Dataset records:
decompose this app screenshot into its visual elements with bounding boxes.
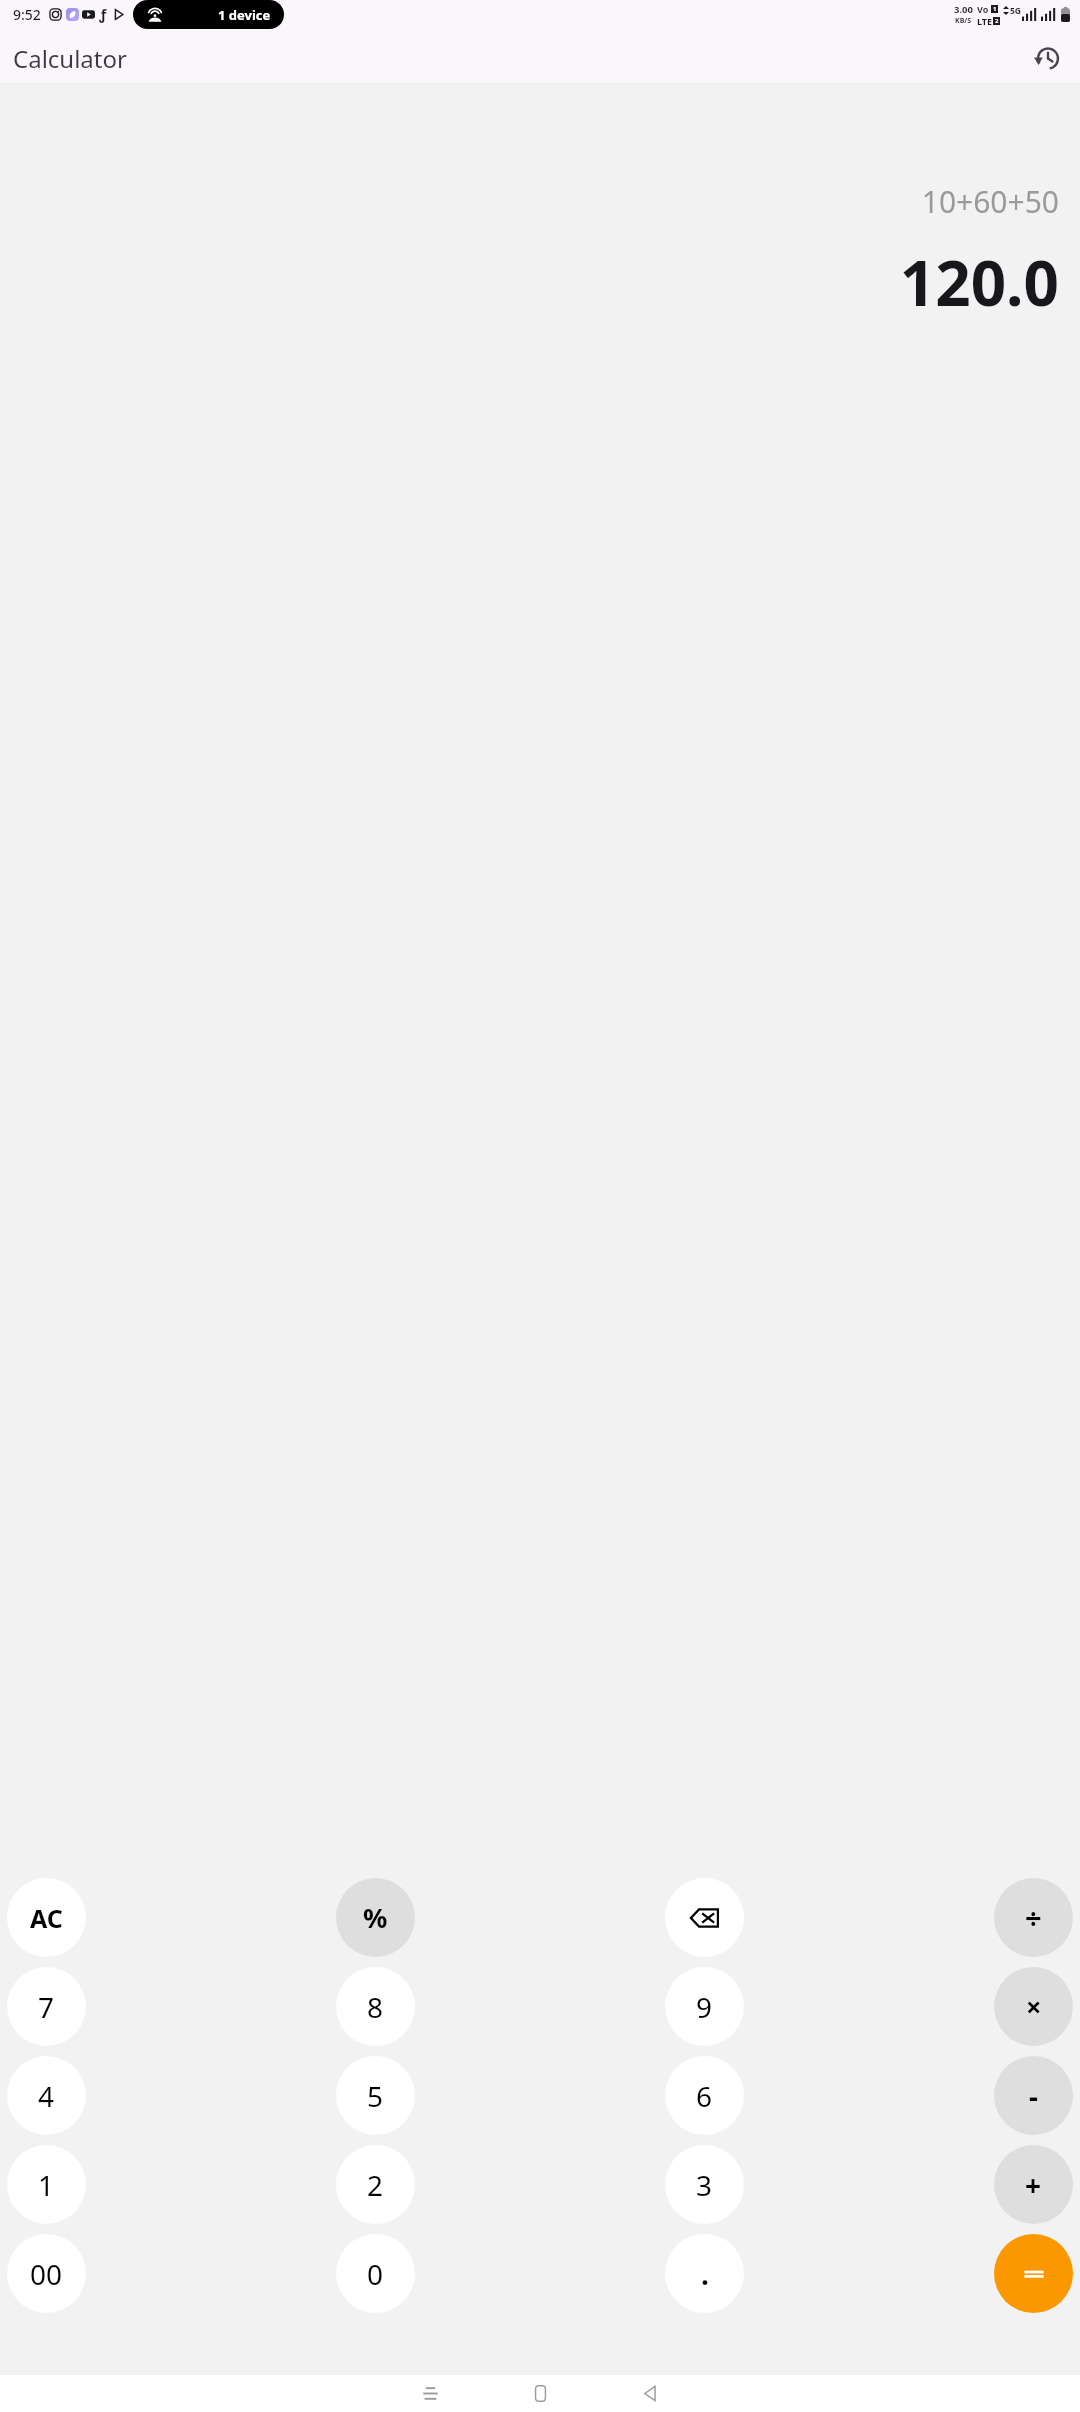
button[interactable]: 4	[7, 2056, 86, 2135]
staticText: KB/S	[955, 16, 972, 26]
staticText: 2	[367, 2166, 384, 2204]
button[interactable]: AC	[7, 1878, 86, 1957]
button[interactable]: 0	[336, 2234, 415, 2313]
staticText: 120.0	[899, 240, 1059, 324]
staticText: 3	[696, 2166, 713, 2204]
button[interactable]: -	[994, 2056, 1073, 2135]
staticText: -	[1029, 2077, 1038, 2115]
staticText: LTE	[977, 15, 993, 27]
staticText: ÷	[1025, 1898, 1042, 1937]
staticText: AC	[30, 1901, 63, 1935]
button[interactable]: History	[1024, 36, 1068, 80]
staticText: 7	[38, 1988, 55, 2026]
button[interactable]: Equals	[994, 2234, 1073, 2313]
button[interactable]: Home	[508, 2375, 572, 2412]
button[interactable]: ÷	[994, 1878, 1073, 1957]
staticText: 6	[696, 2077, 713, 2115]
button[interactable]: Hotspot, 1 device	[133, 0, 284, 29]
staticText: 5G	[1010, 5, 1022, 17]
button[interactable]: 2	[336, 2145, 415, 2224]
button[interactable]: 5	[336, 2056, 415, 2135]
staticText: 0	[367, 2255, 384, 2293]
button[interactable]: Backspace	[665, 1878, 744, 1957]
staticText: 9:52	[13, 5, 41, 24]
button[interactable]: 8	[336, 1967, 415, 2046]
button[interactable]: %	[336, 1878, 415, 1957]
staticText: Calculator	[13, 42, 127, 75]
button[interactable]: .	[665, 2234, 744, 2313]
staticText: 3.00	[954, 3, 973, 16]
button[interactable]: 00	[7, 2234, 86, 2313]
staticText: 4	[38, 2077, 55, 2115]
staticText: 9	[696, 1988, 713, 2026]
button[interactable]: 1	[7, 2145, 86, 2224]
button[interactable]: 6	[665, 2056, 744, 2135]
button[interactable]: +	[994, 2145, 1073, 2224]
staticText: ×	[1026, 1988, 1042, 2025]
staticText: Vo	[977, 3, 989, 15]
staticText: 1 device	[218, 6, 271, 24]
button[interactable]: Recents	[398, 2375, 462, 2412]
staticText: 8	[367, 1988, 384, 2026]
staticText: 2	[995, 17, 999, 25]
staticText: 1	[38, 2166, 55, 2204]
button[interactable]: Back	[618, 2375, 682, 2412]
staticText: .	[701, 2255, 709, 2293]
button[interactable]: 7	[7, 1967, 86, 2046]
button[interactable]: ×	[994, 1967, 1073, 2046]
staticText: %	[363, 1899, 388, 1936]
button[interactable]: 9	[665, 1967, 744, 2046]
staticText: 5	[367, 2077, 384, 2115]
staticText: 1	[993, 5, 997, 13]
staticText: 00	[30, 2255, 63, 2293]
staticText: 10+60+50	[921, 181, 1059, 222]
staticText: ƒ	[99, 5, 107, 24]
staticText: +	[1025, 2166, 1042, 2204]
button[interactable]: 3	[665, 2145, 744, 2224]
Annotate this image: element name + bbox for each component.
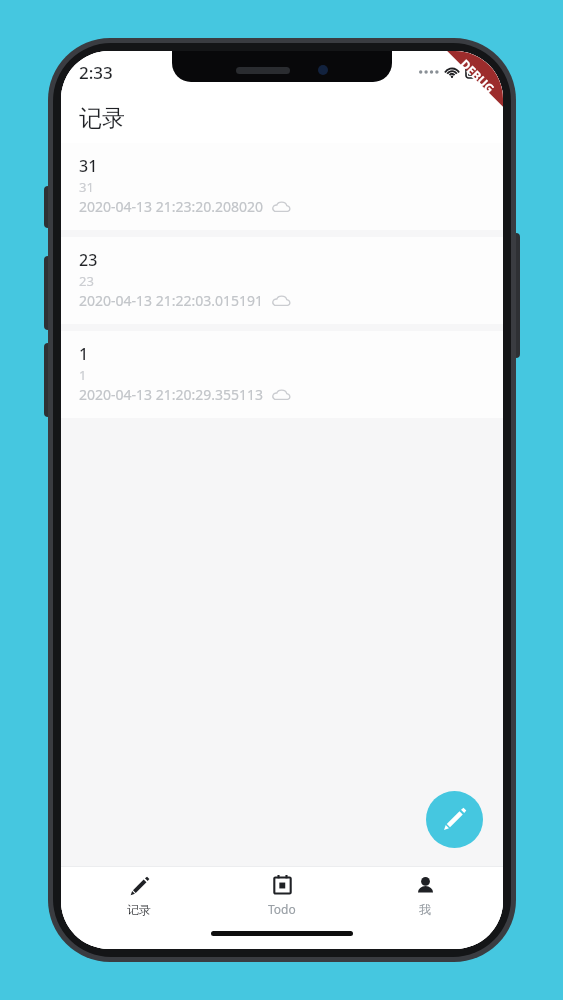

▶ **Work to complete**: Find the string "device" in the entries above. Copy each line where it occurs.

▶ **Solution to this task**:
button[interactable]: Hotspot, 1 device	[133, 0, 284, 29]
staticText: 1 device	[218, 6, 271, 24]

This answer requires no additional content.